I need the records below retyped exactly.

TASK INPUTS:
---------------

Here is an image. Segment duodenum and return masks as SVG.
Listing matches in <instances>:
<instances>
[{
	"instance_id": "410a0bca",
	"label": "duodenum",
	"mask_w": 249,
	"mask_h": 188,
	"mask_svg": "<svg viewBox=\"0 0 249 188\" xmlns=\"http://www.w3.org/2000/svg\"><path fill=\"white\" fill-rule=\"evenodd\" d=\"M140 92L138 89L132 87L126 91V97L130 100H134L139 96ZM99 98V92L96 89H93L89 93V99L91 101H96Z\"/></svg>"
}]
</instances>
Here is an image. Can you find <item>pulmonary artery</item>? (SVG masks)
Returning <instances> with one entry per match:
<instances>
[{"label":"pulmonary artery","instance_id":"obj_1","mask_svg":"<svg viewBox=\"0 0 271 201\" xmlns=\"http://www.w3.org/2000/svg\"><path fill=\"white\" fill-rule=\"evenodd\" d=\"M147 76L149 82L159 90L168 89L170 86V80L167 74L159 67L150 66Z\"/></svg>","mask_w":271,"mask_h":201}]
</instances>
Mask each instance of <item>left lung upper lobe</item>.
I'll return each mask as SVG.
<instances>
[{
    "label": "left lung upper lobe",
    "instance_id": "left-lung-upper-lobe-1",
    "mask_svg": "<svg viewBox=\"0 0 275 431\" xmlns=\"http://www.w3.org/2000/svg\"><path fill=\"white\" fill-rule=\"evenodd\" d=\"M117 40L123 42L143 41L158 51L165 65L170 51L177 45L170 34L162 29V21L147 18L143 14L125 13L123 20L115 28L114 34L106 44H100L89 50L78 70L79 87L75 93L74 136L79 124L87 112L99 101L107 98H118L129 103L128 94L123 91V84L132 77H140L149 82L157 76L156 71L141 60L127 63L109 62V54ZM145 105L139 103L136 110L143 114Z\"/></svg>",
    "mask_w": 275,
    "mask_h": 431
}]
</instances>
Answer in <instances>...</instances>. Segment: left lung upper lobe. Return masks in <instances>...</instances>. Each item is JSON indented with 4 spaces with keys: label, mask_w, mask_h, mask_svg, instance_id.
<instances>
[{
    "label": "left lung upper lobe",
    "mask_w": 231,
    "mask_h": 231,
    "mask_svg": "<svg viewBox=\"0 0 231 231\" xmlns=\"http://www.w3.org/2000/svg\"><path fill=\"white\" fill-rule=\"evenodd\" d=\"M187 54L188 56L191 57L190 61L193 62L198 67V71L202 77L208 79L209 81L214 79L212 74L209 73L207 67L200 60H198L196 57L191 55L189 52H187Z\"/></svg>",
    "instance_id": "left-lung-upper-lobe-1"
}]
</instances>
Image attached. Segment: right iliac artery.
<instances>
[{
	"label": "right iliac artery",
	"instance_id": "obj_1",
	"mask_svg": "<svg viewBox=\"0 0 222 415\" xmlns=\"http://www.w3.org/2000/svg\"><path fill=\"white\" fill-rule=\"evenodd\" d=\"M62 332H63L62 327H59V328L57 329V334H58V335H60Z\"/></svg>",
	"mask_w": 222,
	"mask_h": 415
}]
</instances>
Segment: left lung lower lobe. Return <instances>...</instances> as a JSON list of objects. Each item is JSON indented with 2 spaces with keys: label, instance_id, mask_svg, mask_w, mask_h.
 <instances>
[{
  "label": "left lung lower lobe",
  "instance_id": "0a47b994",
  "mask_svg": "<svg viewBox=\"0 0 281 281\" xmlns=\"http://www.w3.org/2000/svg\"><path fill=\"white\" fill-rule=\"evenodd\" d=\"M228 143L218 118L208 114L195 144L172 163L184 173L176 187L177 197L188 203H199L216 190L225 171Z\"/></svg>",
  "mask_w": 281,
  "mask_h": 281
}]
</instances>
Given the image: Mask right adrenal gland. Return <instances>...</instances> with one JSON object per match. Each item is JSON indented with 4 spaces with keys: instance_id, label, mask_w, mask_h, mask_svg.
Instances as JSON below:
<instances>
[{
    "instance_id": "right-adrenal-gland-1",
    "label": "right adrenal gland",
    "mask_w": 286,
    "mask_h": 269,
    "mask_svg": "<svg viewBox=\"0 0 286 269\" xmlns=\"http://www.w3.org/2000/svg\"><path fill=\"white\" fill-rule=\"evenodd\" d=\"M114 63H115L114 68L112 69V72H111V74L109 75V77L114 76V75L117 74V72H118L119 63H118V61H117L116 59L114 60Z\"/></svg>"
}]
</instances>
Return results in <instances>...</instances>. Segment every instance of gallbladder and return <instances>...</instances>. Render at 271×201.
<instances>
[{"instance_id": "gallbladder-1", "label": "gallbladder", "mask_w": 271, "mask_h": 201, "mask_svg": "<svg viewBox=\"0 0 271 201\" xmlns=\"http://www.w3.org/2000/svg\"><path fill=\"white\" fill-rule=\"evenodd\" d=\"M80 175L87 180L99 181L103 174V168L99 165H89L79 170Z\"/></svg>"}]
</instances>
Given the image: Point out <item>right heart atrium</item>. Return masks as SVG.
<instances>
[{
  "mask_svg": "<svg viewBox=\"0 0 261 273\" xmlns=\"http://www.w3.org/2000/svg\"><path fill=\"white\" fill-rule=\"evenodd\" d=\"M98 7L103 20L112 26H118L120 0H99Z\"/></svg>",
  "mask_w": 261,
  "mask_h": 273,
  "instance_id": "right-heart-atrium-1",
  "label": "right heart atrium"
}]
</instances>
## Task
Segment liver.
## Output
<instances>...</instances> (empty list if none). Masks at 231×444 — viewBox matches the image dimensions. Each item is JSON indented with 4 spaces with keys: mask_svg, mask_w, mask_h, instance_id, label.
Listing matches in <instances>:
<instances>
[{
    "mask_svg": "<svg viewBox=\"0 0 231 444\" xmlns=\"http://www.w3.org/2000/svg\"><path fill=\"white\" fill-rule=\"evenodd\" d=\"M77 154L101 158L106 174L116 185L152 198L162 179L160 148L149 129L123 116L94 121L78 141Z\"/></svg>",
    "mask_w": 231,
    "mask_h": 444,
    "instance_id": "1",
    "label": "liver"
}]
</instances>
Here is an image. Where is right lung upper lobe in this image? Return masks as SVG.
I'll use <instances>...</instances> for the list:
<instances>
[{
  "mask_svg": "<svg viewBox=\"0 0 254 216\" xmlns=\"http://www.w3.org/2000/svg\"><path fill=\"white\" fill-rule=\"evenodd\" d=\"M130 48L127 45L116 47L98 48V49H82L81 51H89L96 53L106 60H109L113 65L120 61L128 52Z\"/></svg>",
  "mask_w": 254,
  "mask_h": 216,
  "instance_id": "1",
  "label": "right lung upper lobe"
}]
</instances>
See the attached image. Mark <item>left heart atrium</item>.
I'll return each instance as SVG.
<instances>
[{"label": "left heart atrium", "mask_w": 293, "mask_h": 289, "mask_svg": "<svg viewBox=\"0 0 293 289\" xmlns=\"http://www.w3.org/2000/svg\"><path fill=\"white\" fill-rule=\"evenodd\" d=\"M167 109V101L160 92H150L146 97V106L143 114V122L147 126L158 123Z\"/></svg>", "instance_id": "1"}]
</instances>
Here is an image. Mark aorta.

---------------

OUTPUT FOR THIS EXERCISE:
Here is an image. Segment duodenum and return masks as SVG.
Listing matches in <instances>:
<instances>
[{
	"instance_id": "410a0bca",
	"label": "duodenum",
	"mask_w": 249,
	"mask_h": 188,
	"mask_svg": "<svg viewBox=\"0 0 249 188\" xmlns=\"http://www.w3.org/2000/svg\"><path fill=\"white\" fill-rule=\"evenodd\" d=\"M140 92L138 89L132 87L126 91V97L130 100H134L139 96ZM99 98V92L96 89H93L89 93V99L91 101H96Z\"/></svg>"
}]
</instances>
Here is an image. Can you find <item>pulmonary artery</item>? (SVG masks)
Returning <instances> with one entry per match:
<instances>
[{"label":"pulmonary artery","instance_id":"obj_1","mask_svg":"<svg viewBox=\"0 0 271 201\" xmlns=\"http://www.w3.org/2000/svg\"><path fill=\"white\" fill-rule=\"evenodd\" d=\"M147 76L149 82L159 90L168 89L170 86V80L167 74L159 67L150 66Z\"/></svg>","mask_w":271,"mask_h":201}]
</instances>
Mask each instance of <item>left lung upper lobe</item>.
I'll return each mask as SVG.
<instances>
[{
    "label": "left lung upper lobe",
    "instance_id": "left-lung-upper-lobe-1",
    "mask_svg": "<svg viewBox=\"0 0 275 431\" xmlns=\"http://www.w3.org/2000/svg\"><path fill=\"white\" fill-rule=\"evenodd\" d=\"M117 40L123 42L143 41L158 51L165 65L170 51L177 45L170 34L162 29V21L147 18L143 14L125 13L123 20L115 28L114 34L106 44H100L89 50L78 70L79 87L75 93L74 136L79 124L87 112L99 101L107 98H118L129 103L128 94L123 91V84L132 77H140L149 82L157 76L156 71L141 60L127 63L109 62V54ZM145 105L139 103L136 110L143 114Z\"/></svg>",
    "mask_w": 275,
    "mask_h": 431
}]
</instances>
Answer in <instances>...</instances>. Segment: left lung upper lobe. Return masks in <instances>...</instances>. Each item is JSON indented with 4 spaces with keys: label, mask_w, mask_h, mask_svg, instance_id.
<instances>
[{
    "label": "left lung upper lobe",
    "mask_w": 231,
    "mask_h": 231,
    "mask_svg": "<svg viewBox=\"0 0 231 231\" xmlns=\"http://www.w3.org/2000/svg\"><path fill=\"white\" fill-rule=\"evenodd\" d=\"M187 54L188 56L191 57L190 61L193 62L198 67V71L202 77L208 79L209 81L214 79L212 74L209 73L207 67L200 60H198L196 57L191 55L189 52H187Z\"/></svg>",
    "instance_id": "left-lung-upper-lobe-1"
}]
</instances>
Image attached. Segment: right iliac artery.
<instances>
[{
	"label": "right iliac artery",
	"instance_id": "obj_1",
	"mask_svg": "<svg viewBox=\"0 0 222 415\" xmlns=\"http://www.w3.org/2000/svg\"><path fill=\"white\" fill-rule=\"evenodd\" d=\"M62 332H63L62 327H59V328L57 329V334H58V335H60Z\"/></svg>",
	"mask_w": 222,
	"mask_h": 415
}]
</instances>
Segment: left lung lower lobe. Return <instances>...</instances> as a JSON list of objects. Each item is JSON indented with 2 spaces with keys: label, instance_id, mask_svg, mask_w, mask_h.
 <instances>
[{
  "label": "left lung lower lobe",
  "instance_id": "0a47b994",
  "mask_svg": "<svg viewBox=\"0 0 281 281\" xmlns=\"http://www.w3.org/2000/svg\"><path fill=\"white\" fill-rule=\"evenodd\" d=\"M228 143L218 118L208 114L195 144L172 163L184 173L176 187L177 197L188 203H199L216 190L225 171Z\"/></svg>",
  "mask_w": 281,
  "mask_h": 281
}]
</instances>
Given the image: Mask right adrenal gland. Return <instances>...</instances> with one JSON object per match. Each item is JSON indented with 4 spaces with keys: instance_id, label, mask_w, mask_h, mask_svg.
Instances as JSON below:
<instances>
[{
    "instance_id": "right-adrenal-gland-1",
    "label": "right adrenal gland",
    "mask_w": 286,
    "mask_h": 269,
    "mask_svg": "<svg viewBox=\"0 0 286 269\" xmlns=\"http://www.w3.org/2000/svg\"><path fill=\"white\" fill-rule=\"evenodd\" d=\"M114 63H115L114 68L112 69V72H111V74L109 75V77L114 76V75L117 74V72H118L119 63H118V61H117L116 59L114 60Z\"/></svg>"
}]
</instances>
Return results in <instances>...</instances>. Segment every instance of gallbladder and return <instances>...</instances>. Render at 271×201.
<instances>
[{"instance_id": "gallbladder-1", "label": "gallbladder", "mask_w": 271, "mask_h": 201, "mask_svg": "<svg viewBox=\"0 0 271 201\" xmlns=\"http://www.w3.org/2000/svg\"><path fill=\"white\" fill-rule=\"evenodd\" d=\"M80 175L87 180L99 181L103 174V168L99 165H89L79 170Z\"/></svg>"}]
</instances>
Given the image: Point out <item>right heart atrium</item>. Return masks as SVG.
<instances>
[{
  "mask_svg": "<svg viewBox=\"0 0 261 273\" xmlns=\"http://www.w3.org/2000/svg\"><path fill=\"white\" fill-rule=\"evenodd\" d=\"M98 7L103 20L112 26H118L120 0H99Z\"/></svg>",
  "mask_w": 261,
  "mask_h": 273,
  "instance_id": "right-heart-atrium-1",
  "label": "right heart atrium"
}]
</instances>
## Task
Segment liver.
## Output
<instances>...</instances> (empty list if none). Masks at 231×444 — viewBox matches the image dimensions. Each item is JSON indented with 4 spaces with keys: mask_svg, mask_w, mask_h, instance_id, label.
Listing matches in <instances>:
<instances>
[{
    "mask_svg": "<svg viewBox=\"0 0 231 444\" xmlns=\"http://www.w3.org/2000/svg\"><path fill=\"white\" fill-rule=\"evenodd\" d=\"M77 154L101 158L106 174L116 185L152 198L162 179L160 148L149 129L123 116L94 121L78 141Z\"/></svg>",
    "mask_w": 231,
    "mask_h": 444,
    "instance_id": "1",
    "label": "liver"
}]
</instances>
Here is an image. Where is right lung upper lobe in this image? Return masks as SVG.
I'll use <instances>...</instances> for the list:
<instances>
[{
  "mask_svg": "<svg viewBox=\"0 0 254 216\" xmlns=\"http://www.w3.org/2000/svg\"><path fill=\"white\" fill-rule=\"evenodd\" d=\"M130 48L127 45L116 47L98 48V49H82L81 51H89L96 53L106 60H109L113 65L120 61L128 52Z\"/></svg>",
  "mask_w": 254,
  "mask_h": 216,
  "instance_id": "1",
  "label": "right lung upper lobe"
}]
</instances>
See the attached image. Mark <item>left heart atrium</item>.
I'll return each instance as SVG.
<instances>
[{"label": "left heart atrium", "mask_w": 293, "mask_h": 289, "mask_svg": "<svg viewBox=\"0 0 293 289\" xmlns=\"http://www.w3.org/2000/svg\"><path fill=\"white\" fill-rule=\"evenodd\" d=\"M167 109V101L160 92H150L146 97V106L143 114V122L147 126L158 123Z\"/></svg>", "instance_id": "1"}]
</instances>
Here is an image. Mark aorta.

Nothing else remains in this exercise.